Read how my health journey has helped me learn balance, find a healthy relationship with food, and love my body.

Even before my surgery, I started to realize I was happy with myself. The surgery was just the cherry on top of my body acceptance sundae. It just helped me to be able to see the body I had built underneath all that skin, and that body is beautiful. And when I realized that I was happy with my body, all size 14 and 200 pounds of it, instead of being happy I felt confused and slightly panicked. What am I supposed to do now? Where do I go from here?

After over 4 years, I was suddenly on the other side of the spectrum. I had gone from 50% body fat to 20%,  I went from not being able to do a proper air squat with my own body weight to being able to load up a barbell with my body weight and back squat it. Throughout the last few years I went through strict Paleo, Whole30, and spent the better part of the last year on detailed meal plans through a nutrition coach. It was a lot of restricting. Suddenly foods became “good” or “bad” and meals became either “on plan” or “off plan.”

Food isn't good or bad, it's just food. How I learned balance, found a healthy relationship with food, and started to love my body.

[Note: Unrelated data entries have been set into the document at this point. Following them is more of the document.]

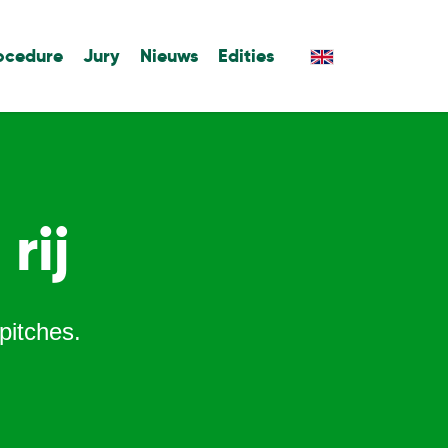
ocedure
Jury
Nieuws
Edities
rij
pitches.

I had become one of those Diet Martyrs… “Oh, guess I”ll have to skip the Christmas cookies this year” or “Man, I wish I could eat that” or “I can’t believe I ate that!” followed by a big serving of guilt and shame. While I never thought I had a full blown eating disorder, I saw an article about Orthorexia and found myself nodding my head in response to the list of possible symptoms. I had some disordered thinking and unhealthy mindsets when it came to my relationship with food. I was in the mindset of I can’t have it because It’s not on my meal plan. I followed a specific meal plan, eating the same safe foods over and over again. I was afraid to stop counting calories, measuring portions to the ounce, or following a rigid meal plan. Because if I didn’t have a plan it meant I would gain back all the weight I’ve lost and suddenly be fat again *eye roll*

How losing weight became less about the number on the scale and more about how I felt about my body.

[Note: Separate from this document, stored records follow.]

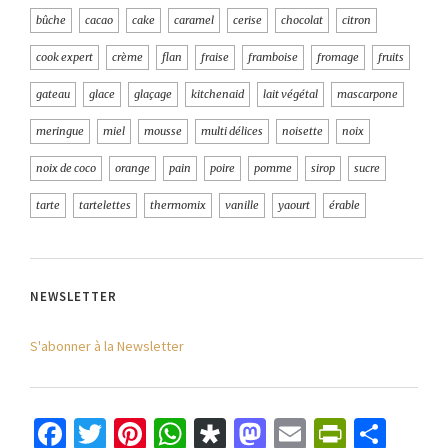
bûche
cacao
cake
caramel
cerise
chocolat
citron
cook expert
crème
flan
fraise
framboise
fromage
fruits
gateau
glace
glaçage
kitchenaid
lait végétal
mascarpone
meringue
miel
mousse
multi délices
noisette
noix
noix de coco
orange
pain
poire
pomme
sirop
sucre
tarte
tartelettes
thermomix
vanille
yaourt
érable
NEWSLETTER
S'abonner à la Newsletter
Facebook
Twitter
Pinterest
WhatsApp
Diaspora
Mastodon
Email
PrintFr
Part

I guess what I’m saying is I am finally happy with my body. I feel a sense of peace with where I’m at right now. I’m healthy, I’m fit, and I’m happy. Society still tries to tell me I’m plus sized, so what. This plus sized girl rocked a bikini in Florida last month! I still have stretch marks and squishy areas. I know that if I want to take my body to the next level it would require more restricting and while I know I could do it, I’m not in a place where I’m willing to do what it would take. Could that change next month? Absolutely. For more about the cost of getting lean check out this article from Precision Nutrition.

 I’d like to challenge you to take a look at yourself and your goals. If you are restricting yourself or beating yourself up about your body or how you’re eating, why? What are your goals? If you have a hard deadline goal like doing a bikini competition, by all means eat according to your goals this holiday season. If you have serious health risks that are obesity related or a history of unhealthy binge eating than maybe you need to structure your eating a bit more. Whatever you do, make sure you’re doing it for the right reasons and in a healthy way. Super restrictive diets aren’t great for your mental health. Food isn’t something to fear. Take time to Learn balance, find a healthy relationship with food, and love your body.

You are worth it.

Do you struggle with Balance or a Healthy Relationship with food?
What are some things you can do today to love your body?